Culture.

PArce qu’on ne peut pas s’émanciper sans aile !


Un lycée ? Des identités, les archives …

Depuis le mois de mars sur les grilles d’enceinte des Archives nationales à Pierrefitte sont accrochés des portraits d’adolescent·e·s accompagnés de textes, d’une exposition photo, aboutissement du travail d’une classe d’élèves de seconde et de leurs enseignantes sous la houlette bienveillante de la photographe Anna Rouker et de l’écrivaine Françoise Henry.


Accueilli·e·s aux archives, les élèves ont les yeux qui brillent quand Annick Pégeon leur ouvre les portes des “magasins”, leur montre – ici on touche avec les yeux – des cartes anciennes, un billet jeté de la fenêtre d’un train de déporté·e·s signé des sœurs Alizon, seule l’une d’elle reviendra, ou l’album photo d’un appelé du contingent émerveillé de découvrir Alger la blanche. 

Des ego-documents. 

-”On a ça aux archives?” “Mais pourquoi on garde ça?”

Le travail sur ces objets, travail graphique aussi bien qu’écrit, prépare chacun·e  à une plongée dans son histoire. 

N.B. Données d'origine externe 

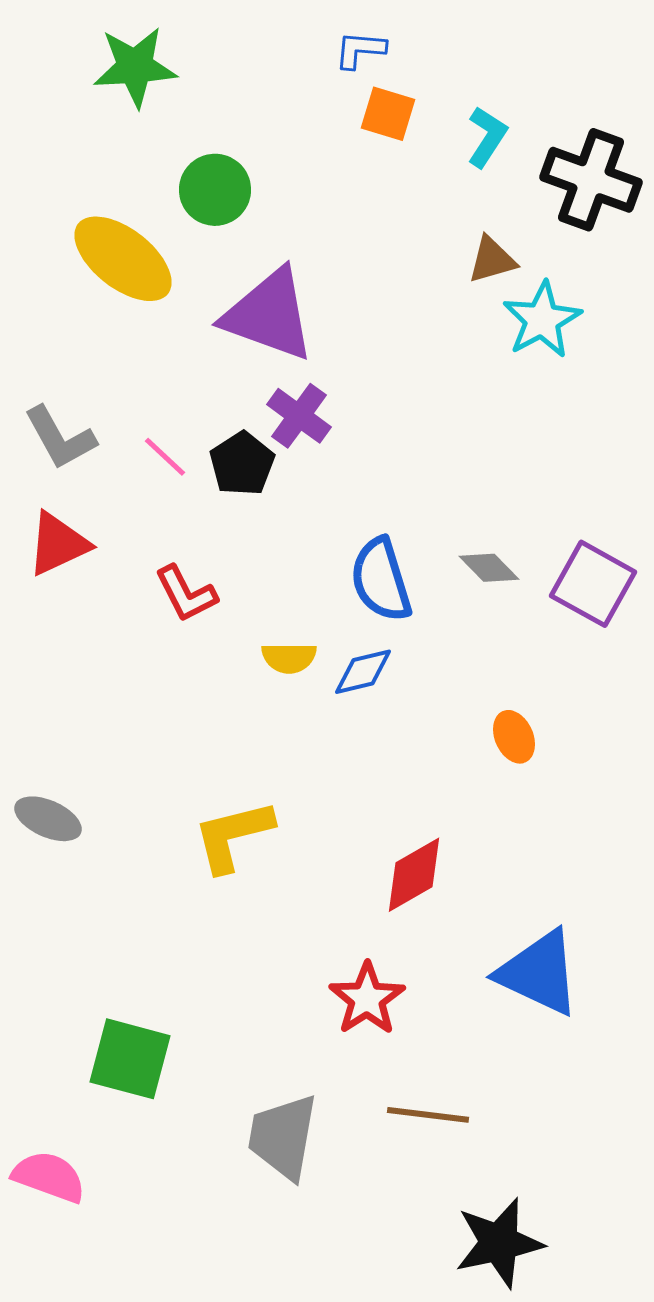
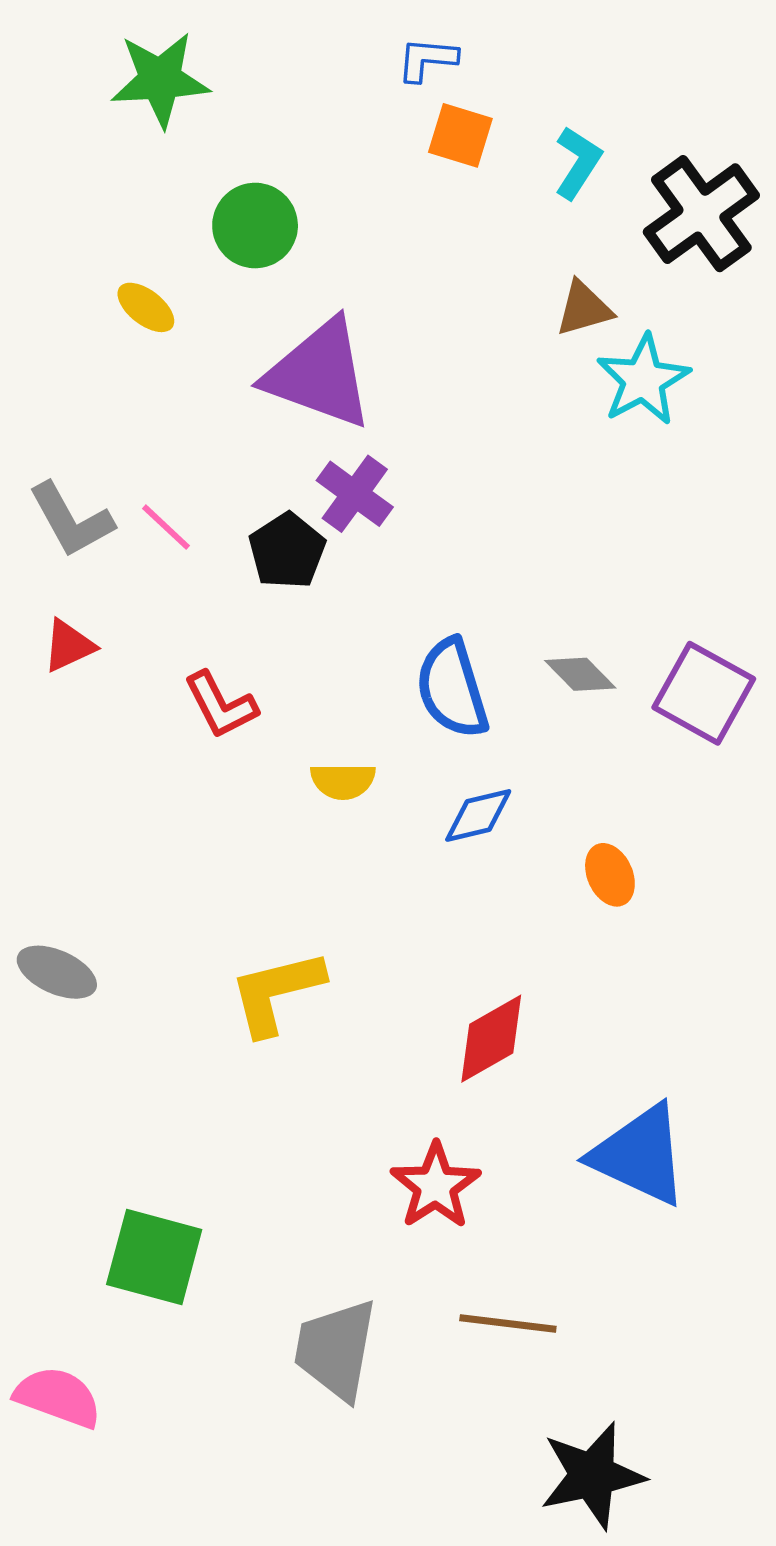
black cross: (591, 180) -> (701, 214), turned 34
yellow ellipse: (123, 259) -> (146, 307), size x0.5
pink line: (165, 457) -> (166, 527), moved
red triangle: (58, 544) -> (69, 646), size x0.7
blue diamond: (363, 672) -> (478, 815), moved

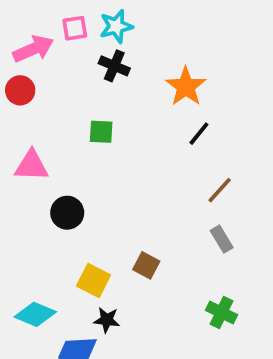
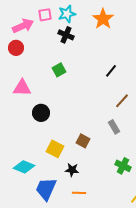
orange star: (186, 87) -> (103, 19), moved
green square: (101, 132) -> (59, 70), turned -32
gray rectangle: (222, 239) -> (114, 127), moved
black star: (107, 320) -> (72, 170), moved

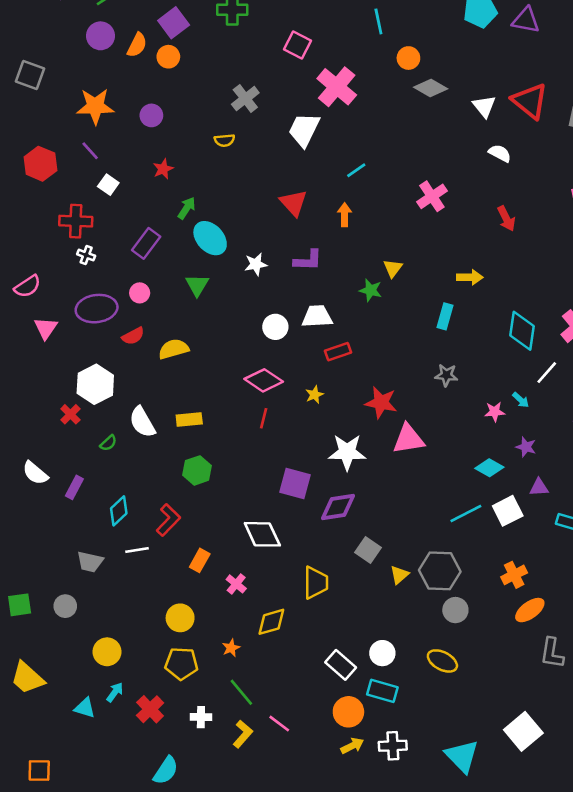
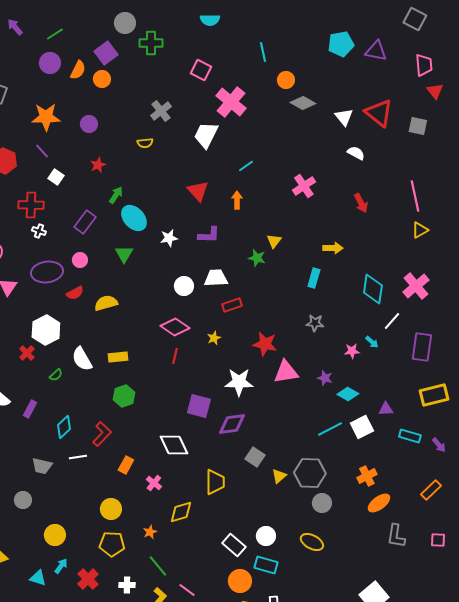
purple star: (526, 447) -> (325, 378), moved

Chacun·e est donc, ensuite, parti·e à la recherche de l’Objet, celui qui sera digne d’être distingué, montré pour ne pas être oublié, archivé.

Pour cela, il a fallu accepter de se prendre au sérieux. Première étape plus ou moins longue quand on a “rien à montrer”, rien qui vaille les merveilles que les autres présentent en tous cas. 

-”J’ai rien chez moi, madame.” 

-”Ah oui vraiment? rien?”

Alors on cherche, on enquête, on pose des questions et du rien de départ, on arrive à quelque chose, et c’est tout cela le travail.

Kelly n’avait rien, pensait-elle, alors, provocatrice, elle a sorti de son sac un trousseau de clés, celui de son appartement. Rien. Mais nous avons décidé de prendre cette proposition sérieusement, après tout des clés ce n’est pas rien. 

Benjamin Stora y a même consacré un livre, Les clés retrouvées, celles de l’appartement de Constantine quitté un jour de 1962, et Alice Zeniter aussi dans L’art de perdre, évoque les clés du portail de la maison du bled conservées précieusement  dans un appartement HLM à Flers, loin pourtant des montagnes de Kabylie. 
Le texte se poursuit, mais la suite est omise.